[<prev] [next>] [<thread-prev] [thread-next>] [day] [month] [year] [list]
Message-ID: <52A1286E.9000606@gmail.com>
Date: Fri, 06 Dec 2013 05:29:18 +0400
From: Max Filippov <jcmvbkbc@...il.com>
To: Thomas Gleixner <tglx@...utronix.de>
CC: Chuansheng Liu <chuansheng.liu@...el.com>, mingo@...nel.org,
Peter Zijlstra <peterz@...radead.org>, jbeulich@...e.com,
Paul McKenney <paulmck@...ux.vnet.ibm.com>,
Andrew Morton <akpm@...ux-foundation.org>, mina86@...a86.org,
"Srivatsa S. Bhat" <srivatsa.bhat@...ux.vnet.ibm.com>,
LKML <linux-kernel@...r.kernel.org>, jun.zhang@...el.com,
Fengguang Wu <fengguang.wu@...el.com>,
Alex Nemirovsky <Alex.Nemirovsky@...tina-systems.com>,
Artemi Ivanov <artemi.ivanov@...entembedded.com>
Subject: Re: [PATCH V2] smp: Give WARN()ing when calling smp_call_function_many()/single()
in serving irq
Hi Thomas,
On Fri, Jul 5, 2013 at 6:37 PM, Thomas Gleixner <tglx@...utronix.de> wrote:
> On Fri, 5 Jul 2013, Thomas Gleixner wrote:
>> On Sat, 16 Feb 2013, Chuansheng Liu wrote:
>> > Currently the functions smp_call_function_many()/single() will
>> > give a WARN()ing only in the case of irqs_disabled(), but that
>> > check is not enough to guarantee execution of the SMP
>> > cross-calls.
>> >
>> > In many other cases such as softirq handling/interrupt handling,
>> > the two APIs still can not be called, just as the
>> > smp_call_function_many() comments say:
>> >
>> > * You must not call this function with disabled interrupts or from a
>> > * hardware interrupt handler or from a bottom half handler. Preemption
>> > * must be disabled when calling this function.
>> >
>> > There is a real case for softirq DEADLOCK case:
>> >
>> > CPUA CPUB
>> > spin_lock(&spinlock)
>> > Any irq coming, call the irq handler
>> > irq_exit()
>> > spin_lock_irq(&spinlock)
>> > <== Blocking here due to
>> > CPUB hold it
>> > __do_softirq()
>> > run_timer_softirq()
>> > timer_cb()
>> > call smp_call_function_many()
>> > send IPI interrupt to CPUA
>> > wait_csd()
>> >
>> > Then both CPUA and CPUB will be deadlocked here.
>>
>> That's not true if called with wait = 0 as we won't wait for the csd
>> in that case. The function will be invoked on cpuA after it reenables
>> interrupt. So for callers who don't care about synchronous execution
>> it should not warn in softirq context.
>
> Hmm, even there it matters, because of the following scenario:
>
> CPU 0
> smp_call_function_single(CPU 1)
> csd_lock(CPU 1)
> irq_enter()
> irq_exit()
> __do_softirq()
> smp_call_function_many()
> setup csd (CPU 1)
> csd_lock(CPU 1) ==> CPU 0 deadlocked itself.
>
> And this is even more likely to happen than the lock issue.

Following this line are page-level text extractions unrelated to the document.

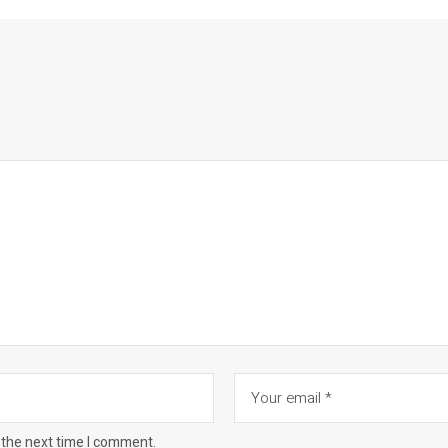
 the next time I comment.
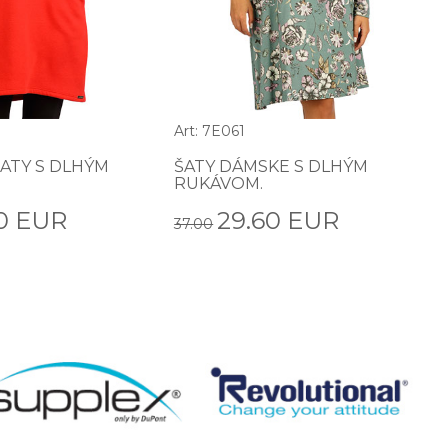
Art: 7E061
ATY S DLHÝM
ŠATY DÁMSKE S DLHÝM
RUKÁVOM.
0 EUR
29.60 EUR
37.00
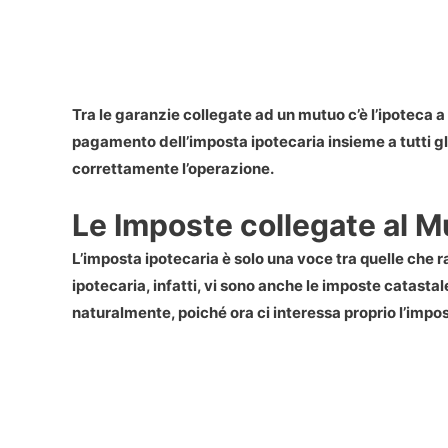
Tra le garanzie collegate ad un mutuo c’è l’ipoteca a
pagamento dell’imposta ipotecaria insieme a tutti gli 
correttamente l’operazione.
Le Imposte collegate al 
L’imposta ipotecaria è solo una voce tra quelle che 
ipotecaria, infatti, vi sono anche le imposte catastale
naturalmente, poiché ora ci interessa proprio l’impos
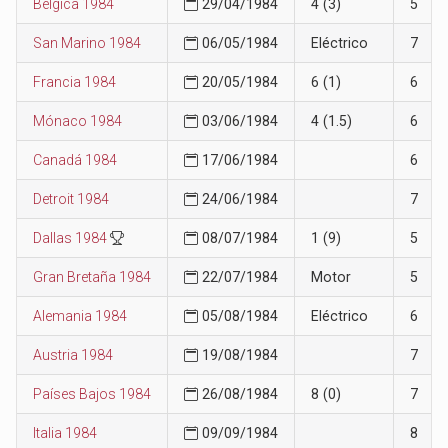
Bélgica 1984
29/04/1984
4 (3)
5
San Marino 1984
06/05/1984
Eléctrico
7
Francia 1984
20/05/1984
6 (1)
6
Mónaco 1984
03/06/1984
4 (1.5)
6
Canadá 1984
17/06/1984
6
Detroit 1984
24/06/1984
7
Dallas 1984
08/07/1984
1 (9)
5
Gran Bretaña 1984
22/07/1984
Motor
5
Alemania 1984
05/08/1984
Eléctrico
6
Austria 1984
19/08/1984
7
Países Bajos 1984
26/08/1984
8 (0)
7
Italia 1984
09/09/1984
8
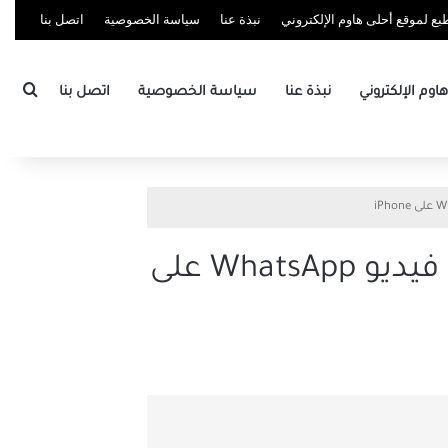
ع لموقع أحلى هاوم الإلكتروني
نبذة عنا
سياسة الخصوصية
اتصل بنا
بحث
وم الإلكتروني
نبذة عنا
سياسة الخصوصية
اتصل بنا
أفضل 7 إصلاحات لعدم عمل الكاميرا الأمامية لمكالمات فيديو WhatsApp على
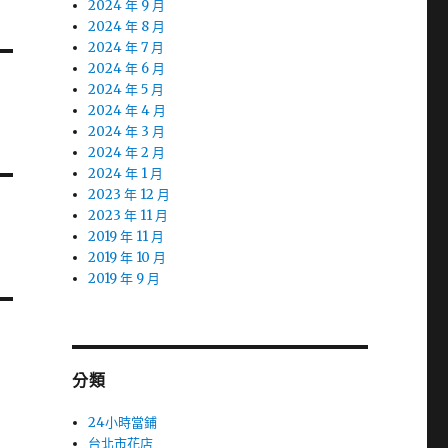
2024 年 9 月
2024 年 8 月
2024 年 7 月
2024 年 6 月
2024 年 5 月
2024 年 4 月
2024 年 3 月
2024 年 2 月
2024 年 1 月
2023 年 12 月
2023 年 11 月
2019 年 11 月
2019 年 10 月
2019 年 9 月
分類
24小時當鋪
台北市花店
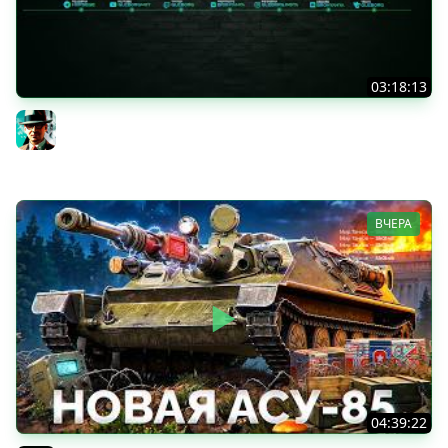
03:18:13
Новые коробки ★ Сборочный цех, глава 3 ★ МИР
ТАНКОВ
Gleborg
ВЧЕРА
04:39:22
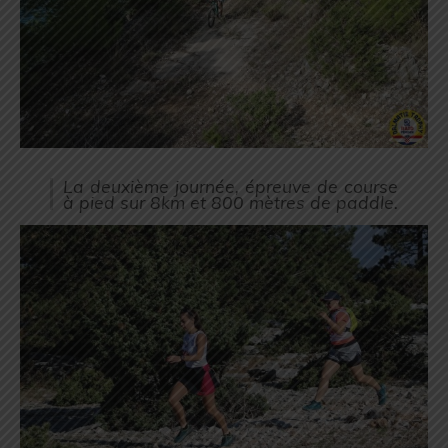
La deuxième journée, épreuve de course
à pied sur 8km et 800 mètres de paddle.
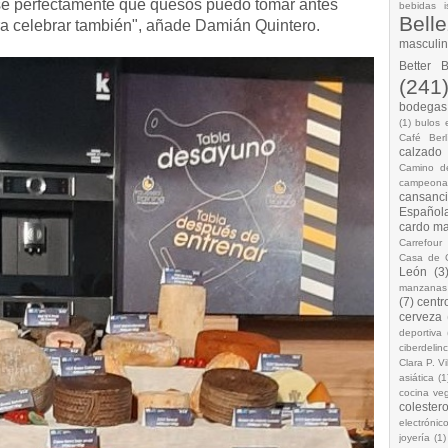
é perfectamente qué quesos puedo tomar antes
bebidas i
Bell
ra celebrar también", añade Damián Quintero.
masculi
Better 
(241
bodegas.
(1)
bulos 
Café Berl
calzado
Camino d
campeona
cansanc
Española
cardo ma
Carrefour
Casa de 
León
(3
manzanas
(7)
centr
cerveza
deportiva
ciberdelin
Clara P. Vi
asiática
(1
cocina ve
colestero
electrónic
joyería
(1)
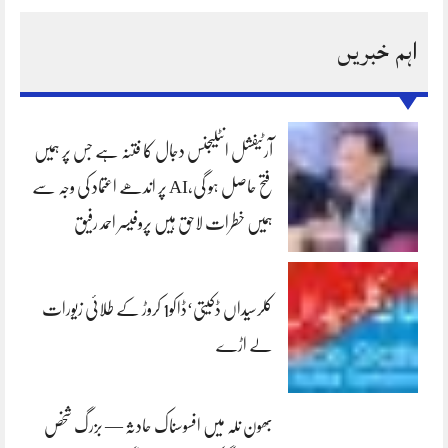
اہم خبریں
آرٹیفشل انٹلیجنس دجال کا فتنہ ہے جس پر ہمیں
فتح حاصل ہو گی،AI پر اندھے اعتماد کی وجہ سے
ہمیں خطرات لاحق ہیں پروفیسر احمد رفیق
کلرسیداں ڈکیتی‘ڈاکو1 کروڑ کے طلائی زیورات
لے اڑے
بھون نلہ میں افسوسناک حادثہ — بزرگ شخص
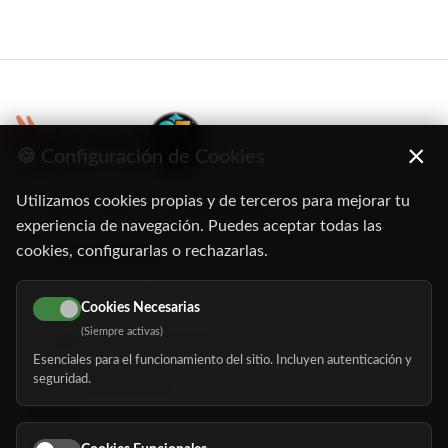
×
🍪 Configuración de Cookies
Utilizamos cookies propias y de terceros para mejorar tu
C/ Oruro, 11. 28016 Madrid
experiencia de navegación. Puedes aceptar todas las
cookies, configurarlas o rechazarlas.
91 345 06 26
616 113 103
Cookies Necesarias
(Siempre activas)
hola@mundomayor.com
Esenciales para el funcionamiento del sitio. Incluyen autenticación y
seguridad.
Buscador de residencias
Servicios
Eventos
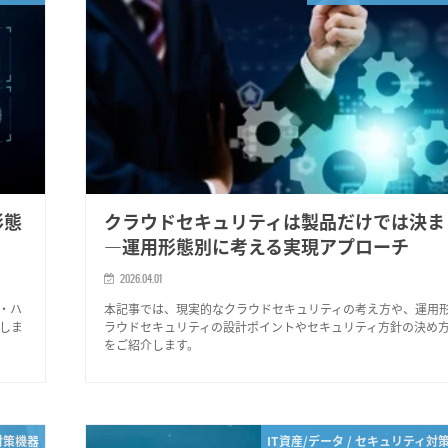
形態
クラウドセキュリティは製品だけでは決ま
―運用形態別に考える実現アプローチ
2026.04.01
・ハ
本記事では、現実的なクラウドセキュリティの考え方や、運用
しま
ラウドセキュリティの設計ポイントやセキュリティ方針の決め
をご紹介します。
対策機器
IT資産/データ / セキュリティ対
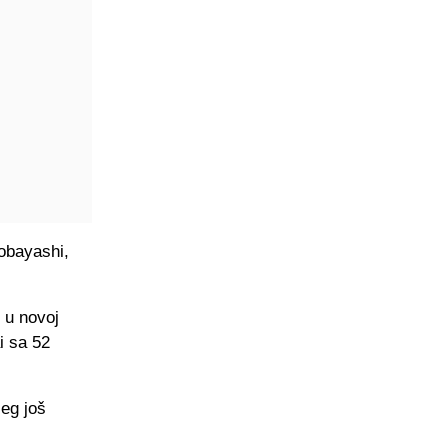
obayashi,
 u novoj
i sa 52
jeg još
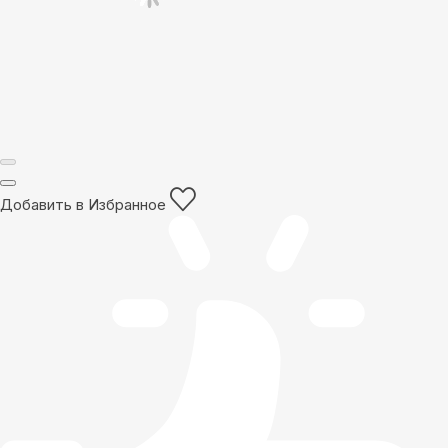
Добавить в Избранное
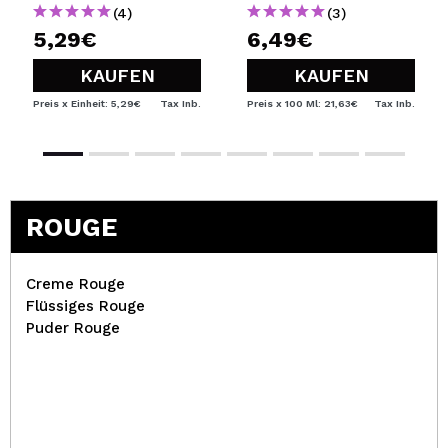
(4)
(3)
5,29€
6,49€
KAUFEN
KAUFEN
Preis x Einheit: 5,29€
Tax Inb.
Preis x 100 Ml: 21,63€
Tax Inb.
ROUGE
Creme Rouge
Flüssiges Rouge
Puder Rouge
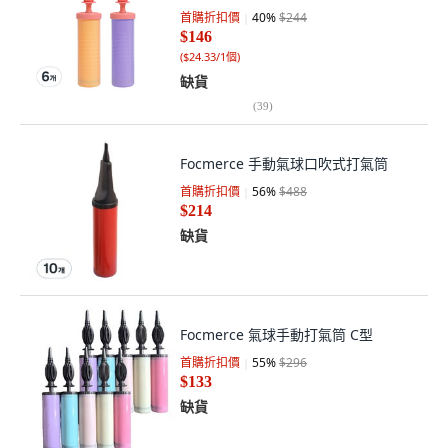
首購折扣價
40
%
$244
$146
(
$24.33/1個
)
缺貨
(
39
)
Focmerce 手動氣球口吹式打氣筒
首購折扣價
56
%
$488
$214
缺貨
Focmerce 氣球手動打氣筒 C型
首購折扣價
55
%
$296
$133
缺貨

I've observed similar deadlock in a real system which has network
driver that uses smp_call_function_single in the softirq context.
The proposed fix below keeps IRQs disabled on the sending CPU
during the period between marking csd locked and sending IPI,
making it possible to use smp_call_function_single from the softirq
context. What do you think?
--->8---
>From 5fa496ce12eaf994debab202cde618b9da7d9402 Mon Sep 17 00:00:00 2001
From: Max Filippov <jcmvbkbc@...il.com>
Date: Fri, 6 Dec 2013 04:50:03 +0400
Subject: [PATCH] smp: allow calling smp_call_function_single from softirq
This prevents the following deadlocks on the sending CPU by eliminating
interrupts between the point where CSD is locked and IPI is sent to peer
CPU.
Case 1:
CPU 0
smp_call_function_single(CPU 1, wait = 0)
csd_lock(CPU 0)
irq_enter()
irq_exit()
__do_softirq()
smp_call_function_single(CPU 1, wait = 0)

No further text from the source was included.